Since shared libraries on most systems do not change often, systems can compute a likely load address for each shared library on the system before it is needed, and store that information in the libraries and executables. If every shared library that is loaded has undergone this process, then each will load at its predetermined address, which speeds up the process of dynamic linking. This optimization is known as prebinding in Mac OS X and prelinking in Linux. Disadvantages of this technique include the time required to precompute these addresses every time the shared libraries change, the inability to use address space layout randomization, and the requirement of sufficient virtual address space for use (a problem that will be alleviated by the adoption of 64-bit architectures, at least for the time being).

Locating libraries at run time

Loaders for shared libraries vary widely in functionality. Some depend on the executable storing explicit paths to the libraries. Any change to the library naming or layout of the file system will cause these systems to fail. More commonly, only the name of the library (and not the path) is stored in the executable, with the operating system supplying a method to find the library on-disk based on some algorithm.

If a shared library that an executable depends on is deleted, moved, or renamed, or if an incompatible version of the library is copied to a place that is earlier in the search, the executable would fail to load. On Windows this is commonly known as DLL hell.

AmigaOS

AmigaOS stores generic system libraries in a directory defined by the LIBS: path assignment. Application-specific libraries can go in the same directory as the application's executable. AmigaOS will search these locations when an executable attempts to launch a shared library. An application may also supply an explicit path when attempting to launch a library.

Microsoft Windows

Microsoft Windows will check the registry to determine the proper place to find an ActiveX DLL, but for other DLLs it will check the directory from where it loaded the program; the current working directory; any directories set by calling the SetDllDirectory() function; the System32, System, and Windows directories; and finally the directories specified by the PATH environment variable.[8] Applications written for the .NET Framework framework (since 2002), also check the Global Assembly Cache as the primary store of shared dll files to remove the issue of DLL hell.

OpenStep

OpenStep used a more flexible system, collecting a list of libraries from a number of known locations (similar to the PATH concept) when the system first starts. Moving libraries around causes no problems at all, although users incur a time cost when first starting the system.

Unix-like systems

Most Unix-like systems have a "search path" specifying file system directories in which to look for dynamic libraries. Some systems specify the default path in a configuration file; others hard-code it into the dynamic loader.
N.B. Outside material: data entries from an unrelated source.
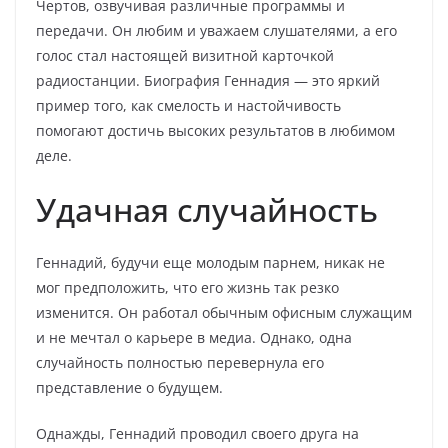
Чертов, озвучивая различные программы и
передачи. Он любим и уважаем слушателями, а его
голос стал настоящей визитной карточкой
радиостанции. Биография Геннадия — это яркий
пример того, как смелость и настойчивость
помогают достичь высоких результатов в любимом
деле.
Удачная случайность
Геннадий, будучи еще молодым парнем, никак не
мог предположить, что его жизнь так резко
изменится. Он работал обычным офисным служащим
и не мечтал о карьере в медиа. Однако, одна
случайность полностью перевернула его
представление о будущем.
Однажды, Геннадий проводил своего друга на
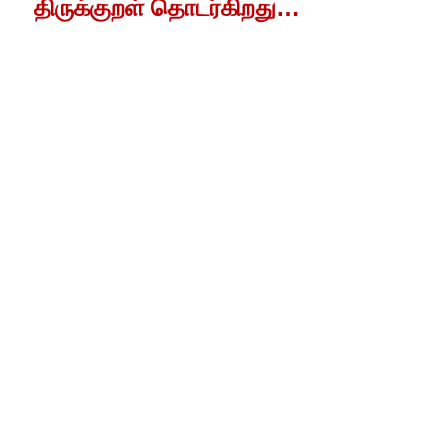
திருக்குறள்
தொடர்கிறது
…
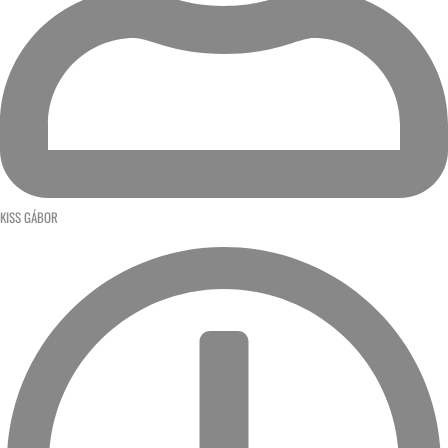
KISS GÁBOR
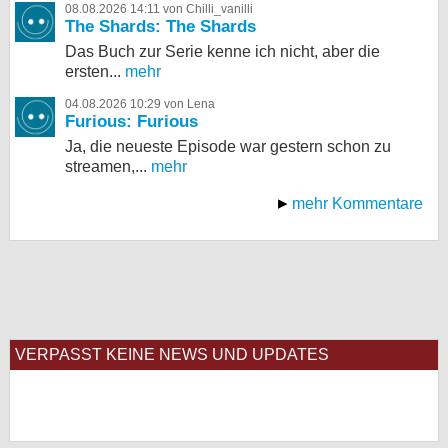
08.08.2026 14:11 von Chilli_vanilli
The Shards: The Shards
Das Buch zur Serie kenne ich nicht, aber die
ersten...
mehr
04.08.2026 10:29 von Lena
Furious: Furious
Ja, die neueste Episode war gestern schon zu
streamen,...
mehr
mehr Kommentare
VERPASST KEINE NEWS UND UPDATES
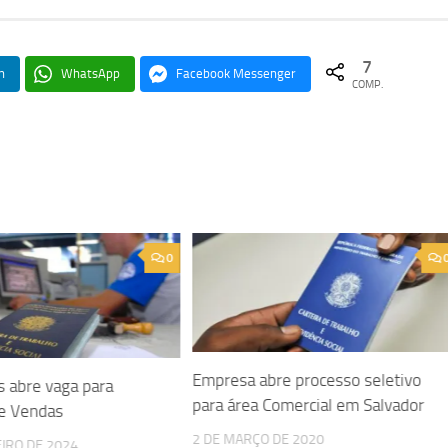
7
n
WhatsApp
Facebook Messenger
COMP.
0
Empresa abre processo seletivo
s abre vaga para
para área Comercial em Salvador
de Vendas
2 DE MARÇO DE 2020
EIRO DE 2024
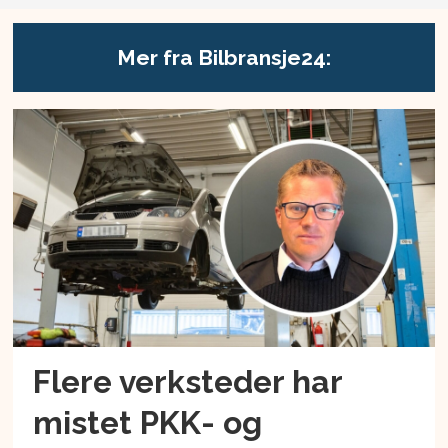
Mer fra Bilbransje24:
Flere verksteder har
mistet PKK- og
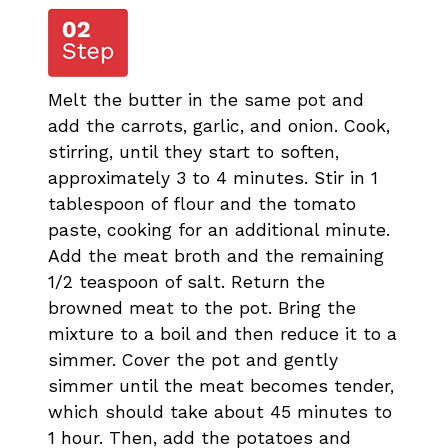
Melt the butter in the same pot and
add the carrots, garlic, and onion. Cook,
stirring, until they start to soften,
approximately 3 to 4 minutes. Stir in 1
tablespoon of flour and the tomato
paste, cooking for an additional minute.
Add the meat broth and the remaining
1/2 teaspoon of salt. Return the
browned meat to the pot. Bring the
mixture to a boil and then reduce it to a
simmer. Cover the pot and gently
simmer until the meat becomes tender,
which should take about 45 minutes to
1 hour. Then, add the potatoes and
Some executable file formats can specify additional directories in which to search for libraries for a particular program. This can usually be overridden with an environment variable, although it is disabled for setuid and setgid programs, so that a user can't force such a program to run arbitrary code with root permissions. Developers of libraries are encouraged to place their dynamic libraries in places in the default search path. On the downside, this can make installation of new libraries problematic, and these "known" locations quickly become home to an increasing number of library files, making management more complex.

Dynamic loading

Dynamic loading, a subset of dynamic linking, involves a dynamically linked library loading and unloading at run time on request. Such a request may be made implicitly at compile time or explicitly at run time. Implicit requests are made at compile time when a linker adds library references that include file paths or simply file names. Explicit requests are made when applications make direct calls to an operating system's API at run time.

Most operating systems that support dynamically linked libraries also support dynamically loading such libraries via a run-time linker API. For instance, Microsoft Windows uses the API functions LoadLibrary, LoadLibraryEx, FreeLibrary and GetProcAddress with Microsoft Dynamic Link Libraries; POSIX based systems, including most UNIX and UNIX-like systems, use dlopen, dlclose and dlsym. Some development systems automate this process.
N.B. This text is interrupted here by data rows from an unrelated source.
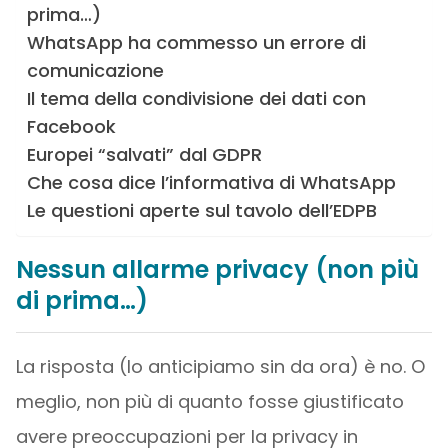
prima…)
WhatsApp ha commesso un errore di
comunicazione
Il tema della condivisione dei dati con
Facebook
Europei “salvati” dal GDPR
Che cosa dice l’informativa di WhatsApp
Le questioni aperte sul tavolo dell’EDPB
Nessun allarme privacy (non più
di prima…)
La risposta (lo anticipiamo sin da ora) è no. O
meglio, non più di quanto fosse giustificato
avere preoccupazioni per la privacy in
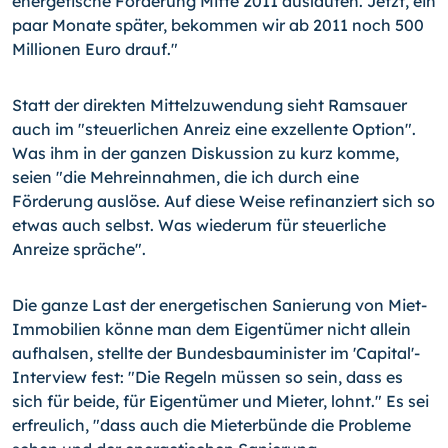
energetische Förderung Mitte 2011 auslaufen. Jetzt, ein
paar Monate später, bekommen wir ab 2011 noch 500
Millionen Euro drauf."
Statt der direkten Mittelzuwendung sieht Ramsauer
auch im "steuerlichen Anreiz eine exzellente Option".
Was ihm in der ganzen Diskussion zu kurz komme,
seien "die Mehreinnahmen, die ich durch eine
Förderung auslöse. Auf diese Weise refinanziert sich so
etwas auch selbst. Was wiederum für steuerliche
Anreize spräche".
Die ganze Last der energetischen Sanierung von Miet-
Immobilien könne man dem Eigentümer nicht allein
aufhalsen, stellte der Bundesbauminister im 'Capital'-
Interview fest: "Die Regeln müssen so sein, dass es
sich für beide, für Eigentümer und Mieter, lohnt." Es sei
erfreulich, "dass auch die Mieterbünde die Probleme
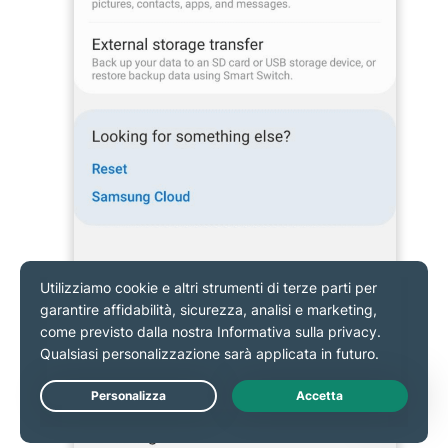
Tocca il nome del tuo account Google, quindi
seleziona
Account di Google (Google Account).
Live Chat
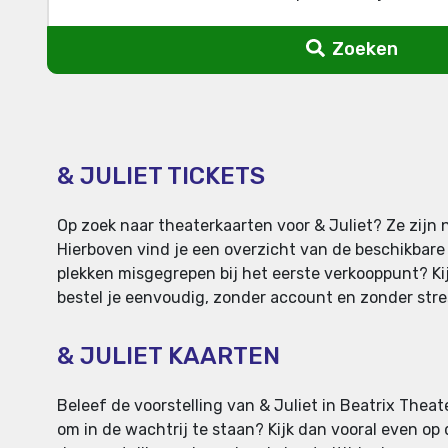
Zoeken
& JULIET TICKETS
Op zoek naar theaterkaarten voor & Juliet? Ze zijn 
Hierboven vind je een overzicht van de beschikbare 
plekken misgegrepen bij het eerste verkooppunt? Kijk
bestel je eenvoudig, zonder account en zonder stress
& JULIET KAARTEN
Beleef de voorstelling van & Juliet in Beatrix Theat
om in de wachtrij te staan? Kijk dan vooral even op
Object and class libraries

Although originally pioneered in the 1960s, dynamic linking did not reach operating systems used by consumers until the late 1980s. It was generally available in some form in most operating systems by the early 1990s. During this same period, object-oriented programming (OOP) was becoming a significant part of the programming landscape. OOP with runtime binding requires additional information that traditional libraries don't supply. In addition to the names and entry points of the code located within, they also require a list of the objects on which they depend. This is a side-effect of one of OOP's main advantages, inheritance, which means that parts of the complete definition of any method may be in different places. This is more than simply listing that one library requires the services of another: in a true OOP system, the libraries themselves may not be known at compile time, and vary from system to system.
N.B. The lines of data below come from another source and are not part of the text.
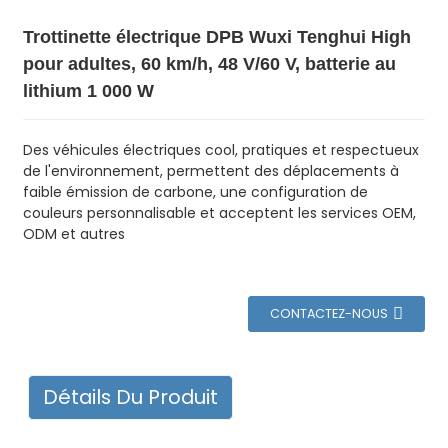
Trottinette électrique DPB Wuxi Tenghui High
pour adultes, 60 km/h, 48 V/60 V, batterie au
lithium 1 000 W
Des véhicules électriques cool, pratiques et respectueux
de l'environnement, permettent des déplacements à
faible émission de carbone, une configuration de
couleurs personnalisable et acceptent les services OEM,
ODM et autres
CONTACTEZ-NOUS
Détails Du Produit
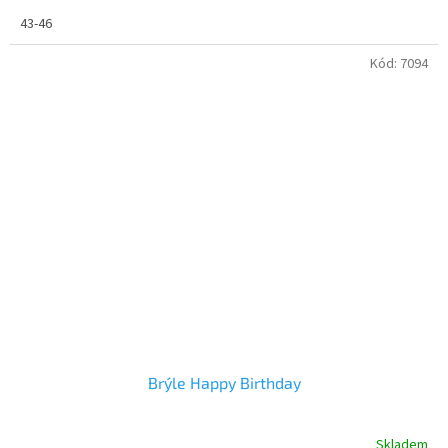
43-46
Kód:
7094
Brýle Happy Birthday
Skladem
At the same time many developers worked on the idea of multi-tier programs, in which a "display" running on a desktop computer would use the services of a mainframe or minicomputer for data storage or processing. For instance, a program on a GUI-based computer would send messages to a minicomputer to return small samples of a huge dataset for display. Remote procedure calls already handled these tasks, but there was no standard RPC system.

Soon the majority of the minicomputer and mainframe vendors instigated projects to combine the two, producing an OOP library format that could be used anywhere. Such systems were known as object libraries, or distributed objects, if they supported remote access (not all did). Microsoft's COM is an example of such a system for local use, DCOM a modified version that supports remote access.

For some time object libraries held the status of the "next big thing" in the programming world. There were a number of efforts to create systems that would run across platforms, and companies competed to try to get developers locked into their own system. Examples include IBM's System Object Model (SOM/DSOM), Sun Microsystems' Distributed Objects Everywhere (DOE), NeXT's Portable Distributed Objects (PDO), Digital's ObjectBroker, Microsoft's Component Object Model (COM/DCOM), and any number of CORBA-based systems.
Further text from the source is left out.